The reason: Again, it comes back to soil moisture.
“It will be a critical piece in the spring,” Bollinger said. “But there might be some uncertainty as to how critical.”
It’s difficult to predict how much moisture the soil will soak up. But, it is an issue that has water managers holding out hope for more snow.
Ken Beck with the Pine River Irrigation District, which manages Vallecito Reservoir, said it will likely take snowpack reaching 130 to 150 percent of average levels to get the 125,400-acre-foot reservoir full again.
“We’re not out of the woods yet,” Beck said. “I don’t mean to seem pessimistic because we’re excited, but we want to be cautious because we have a long ways to go to fill it.”
Beck said other factors also cause water losses to reservoirs, such as desert dust deposited on snowpack during wind storms causing water to evaporate and runoff to occur earlier than normal. Wind itself can also cause water loss, Beck said, pulling the moisture out of the soil and dehydrating it.
As of Thursday, the U.S. Drought Monitor delisted nearly all of Southwest Colorado from the “exceptional drought” category, the center’s highest level. The region remains in the “extreme drought” category.

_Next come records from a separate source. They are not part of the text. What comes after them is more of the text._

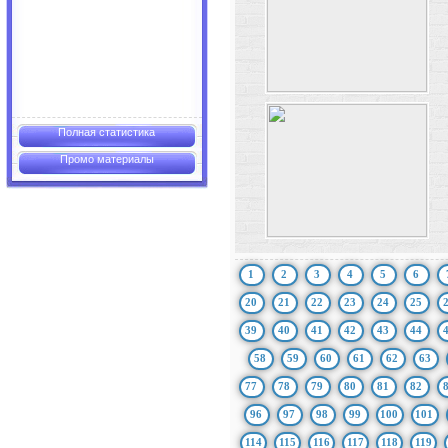
Полная статистика
Промо материалы
1
2
3
4
5
6
20
21
22
23
24
25
39
40
41
42
43
44
58
59
60
61
62
63
77
78
79
80
81
82
96
97
98
99
100
101
114
115
116
117
118
119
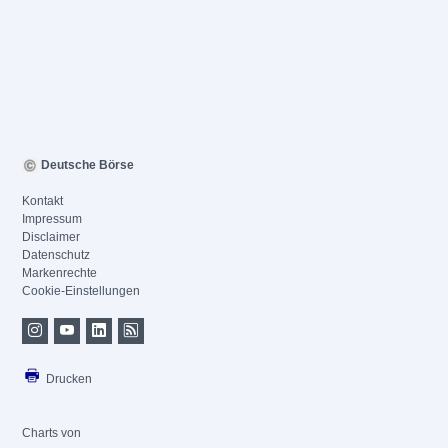
Deutsche Börse
Kontakt
Impressum
Disclaimer
Datenschutz
Markenrechte
Cookie-Einstellungen
Drucken
Charts von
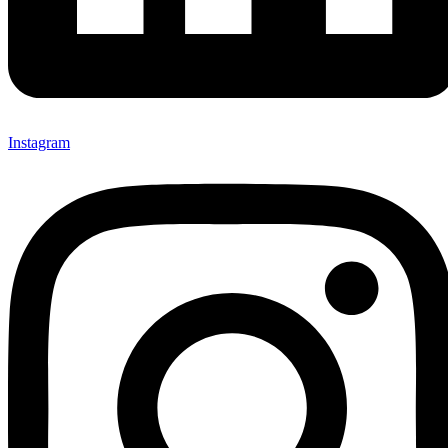
Instagram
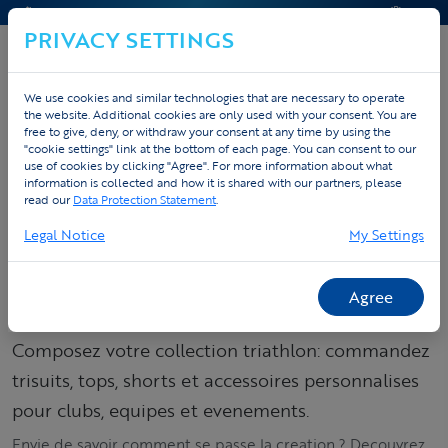
CONTACT & AIDE
DEVIS
PRIVACY SETTINGS
We use cookies and similar technologies that are necessary to operate
the website. Additional cookies are only used with your consent. You are
Accueil
Sportswear personnalise
free to give, deny, or withdraw your consent at any time by using the
"cookie settings" link at the bottom of each page. You can consent to our
Tenues triathlon personnalisées
Cycling
use of cookies by clicking "Agree". For more information about what
information is collected and how it is shared with our partners, please
read our
Data Protection Statement
.
Commandez votre
Legal Notice
My Settings
collection triathlon
– trisuits, tops &
Agree
shorts
Composez votre collection triathlon: commandez
trisuits, tops, shorts et accessoires personnalises
pour clubs, equipes et evenements.
Envie de savoir comment se passe la creation ? Decouvrez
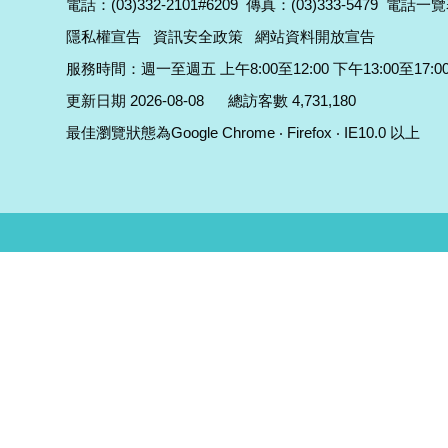
電話：(03)332-2101#6209
傳真：(03)333-5479
電話一覽
隱私權宣告
資訊安全政策
網站資料開放宣告
服務時間：週一至週五 上午8:00至12:00 下午13:00至17:0
更新日期 2026-08-08
總訪客數 4,731,180
最佳瀏覽狀態為Google Chrome ‧ Firefox ‧ IE10.0 以上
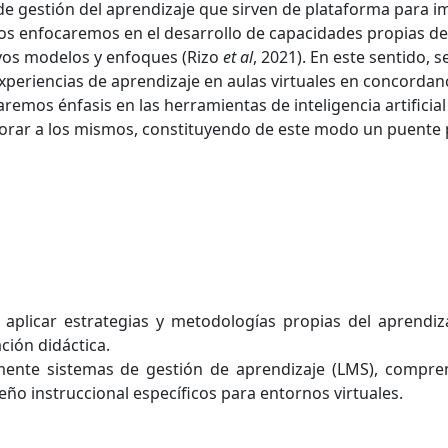
 gestión del aprendizaje que sirven de plataforma para 
nos enfocaremos en el desarrollo de capacidades propias d
uevos modelos y enfoques (Rizo
et al
, 2021). En este sentido, 
periencias de aprendizaje en aulas virtuales en concordanc
remos énfasis en las herramientas de inteligencia artificia
porar a los mismos, constituyendo de este modo un puente 
aplicar estrategias y metodologías propias del aprendiza
ación didáctica.
azmente sistemas de gestión de aprendizaje (LMS), compr
iseño instruccional específicos para entornos virtuales.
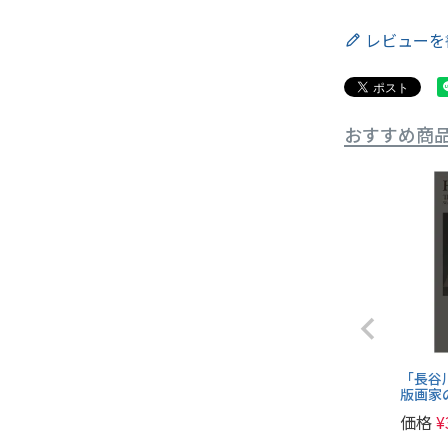
レビューを
おすすめ商
「長谷
版画家
価格
¥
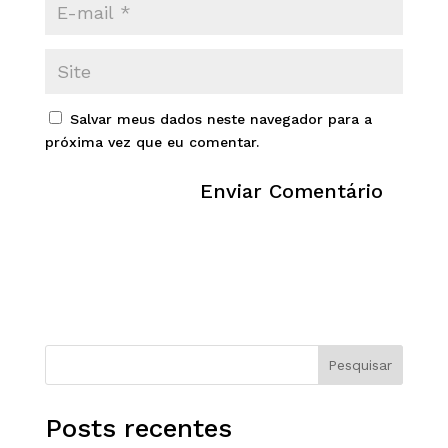
Salvar meus dados neste navegador para a
próxima vez que eu comentar.
Pesquisar
Posts recentes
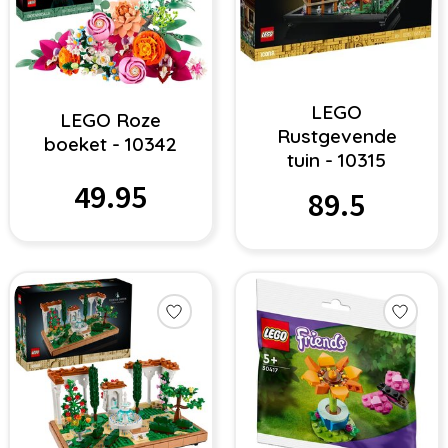
LEGO
LEGO Roze
Rustgevende
boeket - 10342
tuin - 10315
49.95
89.5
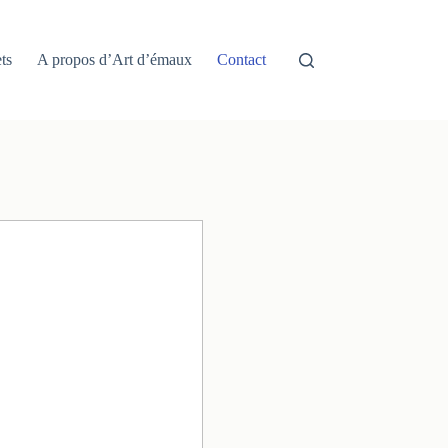
ts
A propos d’Art d’émaux
Contact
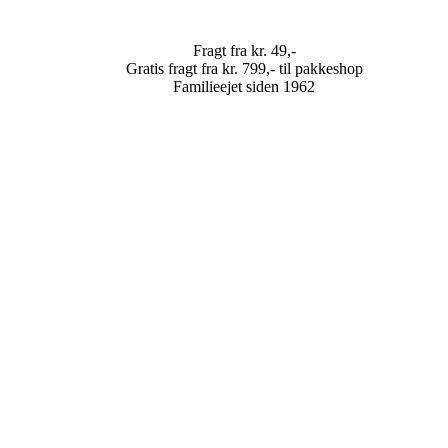
Fragt fra kr. 49,-
Gratis fragt fra kr. 799,- til pakkeshop
Familieejet siden 1962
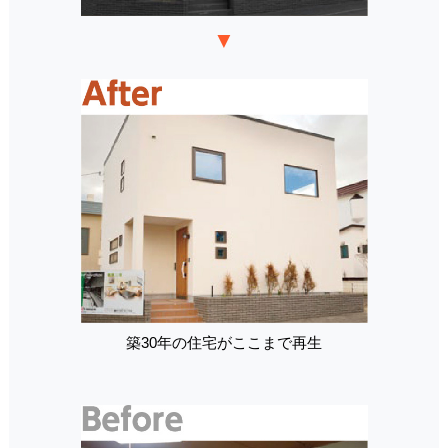
▼
築30年の住宅がここまで再生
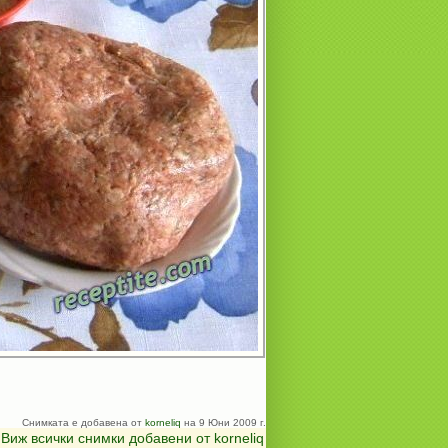
Снимката е добавена от
korneliq
на 9 Юни 2009 г.
Виж всички снимки добавени от korneliq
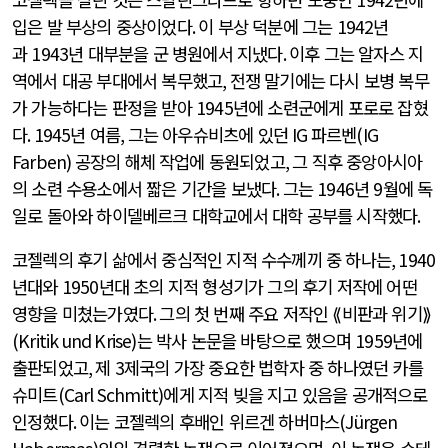
입은 발 부상의 중상이었다
.
이 부상 덕분에 그는
1942
년
과
1943
년 대부분을 군 병원에서 지냈다
.
이후 그는 알자스 지
역에서 대공 부대에서 복무했고
,
전쟁 말기에는 다시 보병 복무
가 가능하다는 판정을 받아
1945
년에 소련군에게 포로로 잡혔
다
. 1945
년 여름
,
그는 아우슈비츠에 있던
IG
파르벤
(IG
Farben)
공장의 해체 작업에 동원되었고
,
그 직후 중앙아시아
의 소련 수용소에서 짧은 기간을 보냈다
.
그는
1946
년
9
월에 독
일로 돌아와 하이델베르크 대학교에서 대학 공부를 시작했다
.
코젤렉의 후기 삶에서 중심적인 지적 수수께끼 중 하나는
, 1940
년대와
1950
년대 초의 지적 형성기가 그의 후기 저작에 어떤
영향을 미쳤는가였다
.
그의 첫 번째 주요 저작인 ⟪비판과 위기⟫
(Kritik und Krise)
는 박사 논문을 바탕으로 했으며
1959
년에
출판되었고
,
제
3
제국의 가장 중요한 법학자 중 하나였던 카를
슈미트
(Carl Schmitt)
에게 지적 빚을 지고 있음을 공개적으로
인정했다
.
이는 코젤렉의 후배인 위르겐 하버마스
(Jürgen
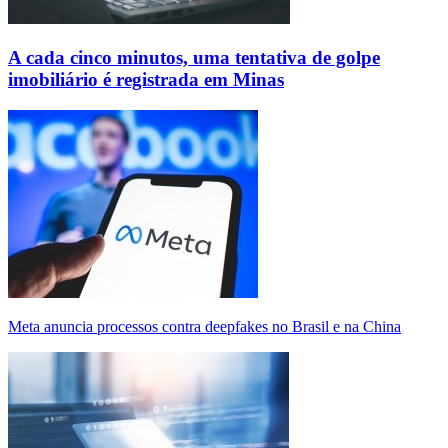
A cada cinco minutos, uma tentativa de golpe
imobiliário é registrada em Minas
Meta anuncia processos contra deepfakes no Brasil e na China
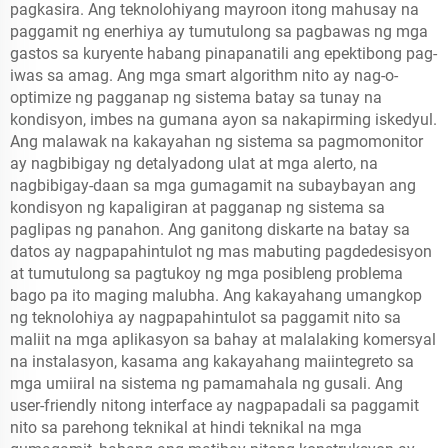
pagkasira. Ang teknolohiyang mayroon itong mahusay na
paggamit ng enerhiya ay tumutulong sa pagbawas ng mga
gastos sa kuryente habang pinapanatili ang epektibong pag-
iwas sa amag. Ang mga smart algorithm nito ay nag-o-
optimize ng pagganap ng sistema batay sa tunay na
kondisyon, imbes na gumana ayon sa nakapirming iskedyul.
Ang malawak na kakayahan ng sistema sa pagmomonitor
ay nagbibigay ng detalyadong ulat at mga alerto, na
nagbibigay-daan sa mga gumagamit na subaybayan ang
kondisyon ng kapaligiran at pagganap ng sistema sa
paglipas ng panahon. Ang ganitong diskarte na batay sa
datos ay nagpapahintulot ng mas mabuting pagdedesisyon
at tumutulong sa pagtukoy ng mga posibleng problema
bago pa ito maging malubha. Ang kakayahang umangkop
ng teknolohiya ay nagpapahintulot sa paggamit nito sa
maliit na mga aplikasyon sa bahay at malalaking komersyal
na instalasyon, kasama ang kakayahang maiintegreto sa
mga umiiral na sistema ng pamamahala ng gusali. Ang
user-friendly nitong interface ay nagpapadali sa paggamit
nito sa parehong teknikal at hindi teknikal na mga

From the Nation Drought Mitigation Center (Claire Shield):
Precipitation surpluses and deficits were scattered across the West in January. Precipitation amounts ranged from 150 to over 300 percent of normal in pockets of Montana, Utah, western Arizona, northern New Mexico, northwestern and southern Nevada, and California, but were only 5 to 70 percent of normal in western Washington and Oregon, central Nevada, southern and eastern Arizona, and southern New Mexico, and in more isolated pockets of eastern Washington, eastern Oregon, Idaho, Montana, Utah, and California. A pocket in northern Montana saw the warmest temperatures during the month (8 to 10 degrees above normal) while a small area in eastern Utah saw the coolest temperatures (4 to 8 degrees below normal). The remainder of the region saw temperatures between 4 degrees above average and 4 degrees below average, with warmer than normal conditions generally found in Montana, Washington, Oregon, California, Nevada, and southwestern Idaho and cooler than normal conditions found in southwestern Montana, Idaho, Utah, Arizona, and New Mexico. One- and two-category drought degradation was found in parts of Idaho and Montana during January, but one- and two-category drought improvement was found in large areas of the remainder of the region, leading to the reduction of coverage of all drought categories. Moderate drought was reduced 12.03 percent to 41.22 percent and severe drought was reduced 10.10 percent to 17.12 percent. The area of the region in extreme drought at the end of the month was only 3.49 percent—less than half the area at the beginning of the month (8.35 percent). Exceptional drought was almost completely eradicated, covering only 0.39 percent of the region by the end of the month.